Retype the entries exactly; omit all pictures.

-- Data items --
[Start of section]
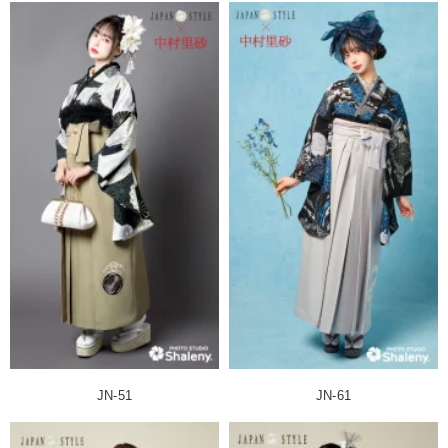
JN-51
JN-61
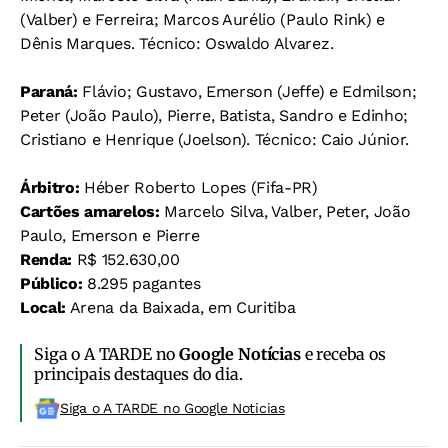
(Valber) e Ferreira; Marcos Aurélio (Paulo Rink) e
Dênis Marques. Técnico: Oswaldo Alvarez.
Paraná:
Flávio; Gustavo, Emerson (Jeffe) e Edmilson;
Peter (João Paulo), Pierre, Batista, Sandro e Edinho;
Cristiano e Henrique (Joelson). Técnico: Caio Júnior.
Árbitro:
Héber Roberto Lopes (Fifa-PR)
Cartões amarelos:
Marcelo Silva, Valber, Peter, João
Paulo, Emerson e Pierre
Renda:
R$ 152.630,00
Público:
8.295 pagantes
Local:
Arena da Baixada, em Curitiba
Siga o A TARDE no
Google Notícias
e receba os
principais destaques do dia.
Siga o A TARDE no Google Noticias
[End of section]
-- Output for this exercise --
JN-51
JN-61
(Valber) e Ferreira; Marcos Aurélio (Paulo Rink) e
Dênis Marques. Técnico: Oswaldo Alvarez.
Paraná:
Flávio; Gustavo, Emerson (Jeffe) e Edmilson;
Peter (João Paulo), Pierre, Batista, Sandro e Edinho;
Cristiano e Henrique (Joelson). Técnico: Caio Júnior.
Árbitro:
Héber Roberto Lopes (Fifa-PR)
Cartões amarelos:
Marcelo Silva, Valber, Peter, João
Paulo, Emerson e Pierre
Renda:
R$ 152.630,00
Público:
8.295 pagantes
Local:
Arena da Baixada, em Curitiba
Siga o A TARDE no
Google Notícias
e receba os
principais destaques do dia.
Siga o A TARDE no Google Noticias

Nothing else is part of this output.